Il ne conduisait plus que d’une main, l’autre occupée à fouiller dans la poche de son veston trop grand. Il en retira un téléphone cellulaire. Sans même s’arrêter, il entama la conversation, l’appareil collé sur son oreille gauche, la main droite agrippée à l’accélérateur. Il parlait en moore. Je reconnus le « Ne Y zaabre » qui saluait la soirée.
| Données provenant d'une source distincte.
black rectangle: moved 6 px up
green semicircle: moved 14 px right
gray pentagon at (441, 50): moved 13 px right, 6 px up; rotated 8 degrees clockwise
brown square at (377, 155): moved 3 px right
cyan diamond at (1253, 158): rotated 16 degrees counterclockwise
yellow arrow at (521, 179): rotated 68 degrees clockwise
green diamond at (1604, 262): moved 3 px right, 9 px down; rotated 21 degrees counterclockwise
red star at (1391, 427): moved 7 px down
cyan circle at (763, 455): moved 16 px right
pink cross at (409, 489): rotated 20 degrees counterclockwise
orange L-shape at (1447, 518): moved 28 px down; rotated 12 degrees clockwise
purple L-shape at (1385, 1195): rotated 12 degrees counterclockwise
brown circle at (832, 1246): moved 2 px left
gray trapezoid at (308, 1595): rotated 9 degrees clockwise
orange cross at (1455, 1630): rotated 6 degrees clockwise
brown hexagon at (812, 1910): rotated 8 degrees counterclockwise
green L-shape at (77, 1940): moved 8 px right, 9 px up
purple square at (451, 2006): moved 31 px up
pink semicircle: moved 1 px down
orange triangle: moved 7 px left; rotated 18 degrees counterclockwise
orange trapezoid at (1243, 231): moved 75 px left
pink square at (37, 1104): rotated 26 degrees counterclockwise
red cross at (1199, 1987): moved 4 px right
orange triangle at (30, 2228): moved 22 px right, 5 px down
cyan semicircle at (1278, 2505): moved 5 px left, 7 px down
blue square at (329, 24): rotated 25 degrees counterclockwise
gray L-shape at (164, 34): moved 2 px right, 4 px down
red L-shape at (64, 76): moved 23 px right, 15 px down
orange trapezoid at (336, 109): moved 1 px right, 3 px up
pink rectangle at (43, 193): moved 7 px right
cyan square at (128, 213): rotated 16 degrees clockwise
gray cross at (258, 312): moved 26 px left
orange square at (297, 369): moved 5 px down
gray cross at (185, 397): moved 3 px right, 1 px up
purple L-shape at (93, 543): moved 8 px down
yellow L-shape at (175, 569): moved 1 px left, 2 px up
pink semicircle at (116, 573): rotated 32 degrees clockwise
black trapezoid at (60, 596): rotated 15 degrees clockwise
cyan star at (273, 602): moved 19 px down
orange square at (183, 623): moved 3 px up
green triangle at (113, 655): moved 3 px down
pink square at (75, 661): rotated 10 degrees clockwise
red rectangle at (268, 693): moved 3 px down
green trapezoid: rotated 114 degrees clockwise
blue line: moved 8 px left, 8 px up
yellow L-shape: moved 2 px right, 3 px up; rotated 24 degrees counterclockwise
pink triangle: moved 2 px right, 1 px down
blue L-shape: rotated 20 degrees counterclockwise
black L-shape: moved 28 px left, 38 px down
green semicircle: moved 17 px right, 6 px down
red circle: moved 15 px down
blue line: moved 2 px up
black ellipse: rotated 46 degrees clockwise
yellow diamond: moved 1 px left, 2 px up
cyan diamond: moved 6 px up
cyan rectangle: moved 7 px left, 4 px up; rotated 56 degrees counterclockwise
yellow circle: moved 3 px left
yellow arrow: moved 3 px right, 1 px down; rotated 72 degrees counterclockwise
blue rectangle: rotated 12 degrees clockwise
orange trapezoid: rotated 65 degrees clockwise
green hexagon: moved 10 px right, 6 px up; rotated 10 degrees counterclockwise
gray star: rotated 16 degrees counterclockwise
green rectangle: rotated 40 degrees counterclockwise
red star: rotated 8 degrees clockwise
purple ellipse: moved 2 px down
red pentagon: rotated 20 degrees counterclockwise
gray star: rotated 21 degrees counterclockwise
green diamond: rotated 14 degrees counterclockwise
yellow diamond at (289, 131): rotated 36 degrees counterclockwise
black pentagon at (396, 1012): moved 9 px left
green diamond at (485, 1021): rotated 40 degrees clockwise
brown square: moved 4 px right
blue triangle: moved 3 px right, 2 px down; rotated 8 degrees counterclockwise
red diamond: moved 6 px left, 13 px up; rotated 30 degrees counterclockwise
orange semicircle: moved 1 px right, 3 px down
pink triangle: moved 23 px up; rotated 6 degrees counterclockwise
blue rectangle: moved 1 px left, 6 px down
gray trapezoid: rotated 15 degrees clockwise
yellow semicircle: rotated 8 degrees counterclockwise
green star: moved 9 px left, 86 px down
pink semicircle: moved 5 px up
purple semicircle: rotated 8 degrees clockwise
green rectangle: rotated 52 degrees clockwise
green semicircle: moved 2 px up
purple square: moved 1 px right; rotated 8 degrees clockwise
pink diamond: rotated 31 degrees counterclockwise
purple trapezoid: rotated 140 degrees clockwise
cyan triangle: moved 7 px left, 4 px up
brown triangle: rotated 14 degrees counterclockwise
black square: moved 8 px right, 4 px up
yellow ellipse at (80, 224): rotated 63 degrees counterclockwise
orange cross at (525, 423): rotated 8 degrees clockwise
Après quelques minutes de conversation, il raccrocha. Sans même se soucier de la circulation, il passa au rouge. Je le suivais. Cela me donnait le prétexte d’une ballade nocturne dans les rues de Ouaga par un vent frais.
Nous roulions en direction de nulle part. Je reconnaissais les lieux ce qui me donna assez de confiance pour continuer la route. Au rond point des Nations unies, nous tournions à droite. Puis au quatrième feu, à la pâtisserie Depoya, à gauche. Je soupçonnais le lieu de rendez-vous. Mes impressions se confirmèrent quand il s’arrêta devant la Matata, un maquis dansant. Il laissa sa mobylette au gardien, poussa la porte de l’établissement et disparut dans l’embrasure. Le filet de lumière tamisée laissait présager une soirée bien arrosée. Ma course avec lui s’arrêtait là. Je rentrais à la maison.
Soirée d’un vendredi à vagabonder dans rues de Ouagadougou, libre de choisir la route, de prendre un chemin différent au retour, de partager ce moment de vie, de ne jamais être vraiment seule.